En France nous avons des ponts. Je ne parle pas des structures qui nous permettent de passer d’une rive à l’autre – des ponts comme cela nous en avons aussi bien sûr, certains sont même célèbres comme celui d’Avignon, on y danse, on y danse (même si celui-la ne permet plus en fait de traverser le fleuve). Non, les ponts dont je parle, ce sont les ponts symboliques qui permettent de relier un jour férié à un week-end. Par exemple, si le jeudi est un jour de vacances, on fera le pont en ne travaillant pas non plus le vendredi.
Parti de France depuis presque 20 ans, cette histoire de ponts m’est revenu d’un seul coup hier à l’aéroport de Toronto quand notre vol a été retardé et que la perspective de rentrer sur New York à une heure décente s’est peu à peu envolée. Pourquoi, pensai-je, ne pas faire le pont demain et retrouver tout le monde frais et dispo lundi prochain ?
Et bien parce que tout simplement c’ est impossible !
D’abord parce que depuis le début de l’année The École offre le petit déjeuner à toute l’équipe tous les vendredis et que nous sommes donc accueillis à notre arrivée par l’odeur du café et des viennoiseries – une nouvelle tradition que je ne manquerai sous aucun prétexte. Le vendredi c’est aussi le jour des maisons et le jour où nous découvrons leurs scores, affichés sur l’écran dans le lobby du batiment de l’élémentaire et du college. Il s’agit là encore d’un nouveau rendez-vous, déjà très attendu des élèves (la maison Rouge a viré en tête ce matin). Le vendredi, ce sont des parents de l’élémentaire soulagés qui retrouvent au Lost and Found la quatrième veste abandonnée par leur enfant. C’est Fawzia qui souhaite à chacun un Happy Friday. C’est aussi pour moi le moment de m’asseoir et de rédiger ce courrier hebdomadaire.
Je ne sais pas combien de mes collègues croisés à Ottawa sont aussi contents que moi de retrouver leur école après quelques jours d’absence.

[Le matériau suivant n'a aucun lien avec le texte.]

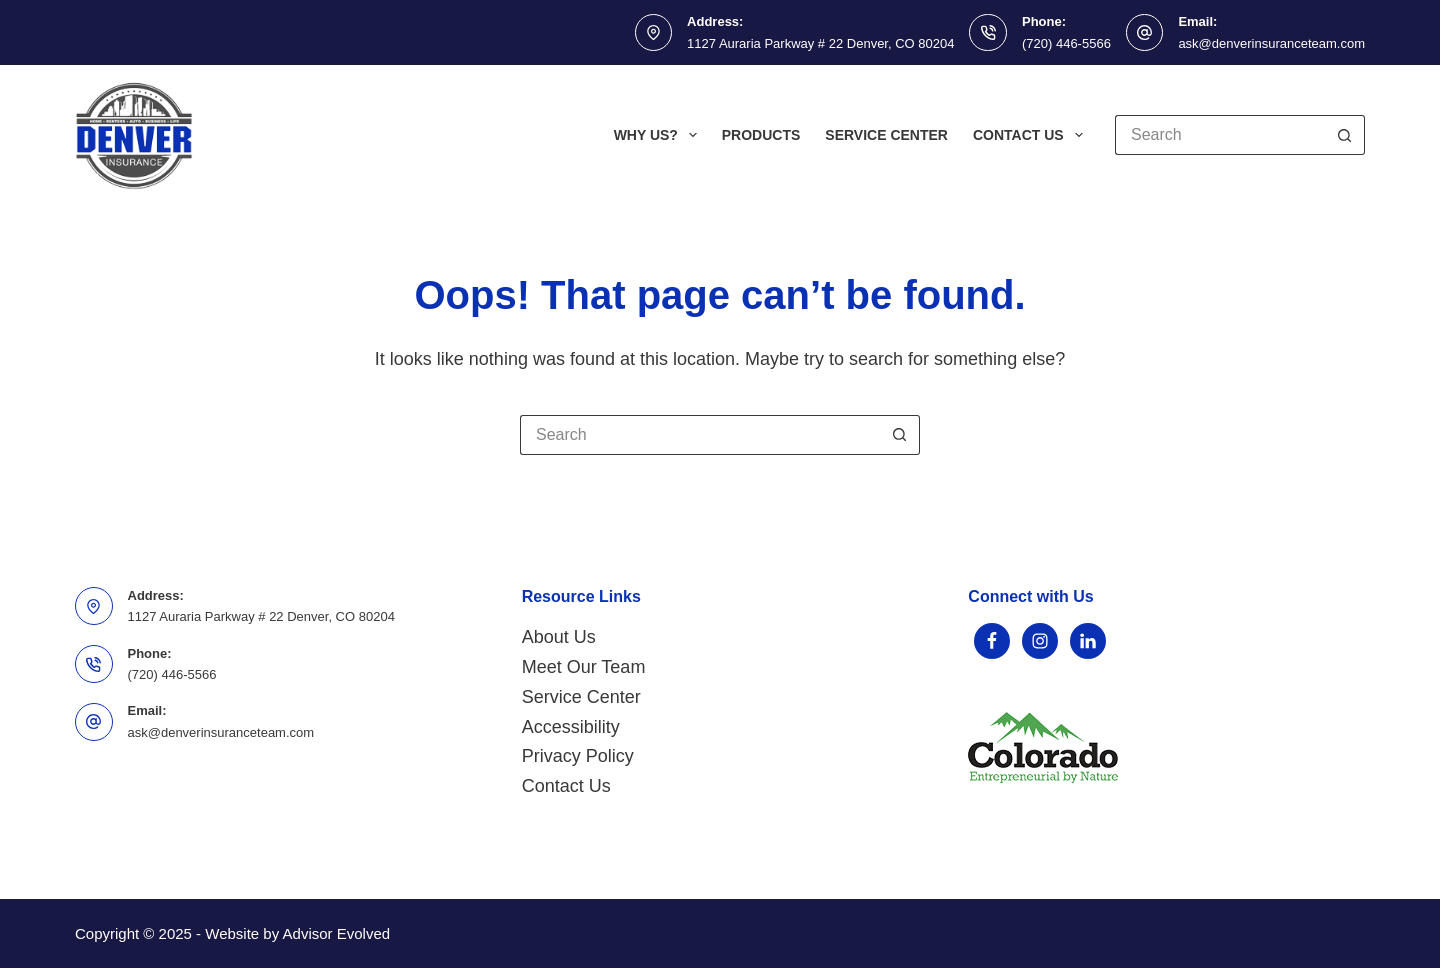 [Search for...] (1220, 135)
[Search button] (1345, 135)
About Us (559, 637)
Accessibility (571, 727)
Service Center (886, 135)
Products (761, 135)
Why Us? (659, 135)
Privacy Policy (578, 756)
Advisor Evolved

Diriger une école est un métier parfois difficile, souvent épuisant, il nous faut quotidiennement trouver l’équilibre entre proposer une expérience et une offre pédagogique qui enthousiasment notre communauté entière tout en répondant aux besoins de chacun de ses membres. Soutenir nos élèves, accompagner les professeurs, rassurer, convaincre, organiser, prendre des décisions (et celles-ci on le sait, déçoivent invariablement au moins une partie de ceux qu’elles impactent). On peut parfois, face à l’ampleur de la tâche, je le comprends, avoir envie de faire le pont.
En arrivant ce matin, j’étais fatigué et mon Citibike me semblait peser une tonne. Sous le ciel gris, la 6ème Avenue, jonchée de détritus, n’avait pas l’air en grande forme non plus. C’est seulement en arrivant à The École que j’ai repris instantanément des forces – il y a chez nous une énergie et un dynamisme qui me porte. C’est vrai tous les jours mais j’avais bien besoin ce matin de retrouver tout le monde pour me donner du courage.
Merci à vous tous et toutes pour ce que vous m’apportez.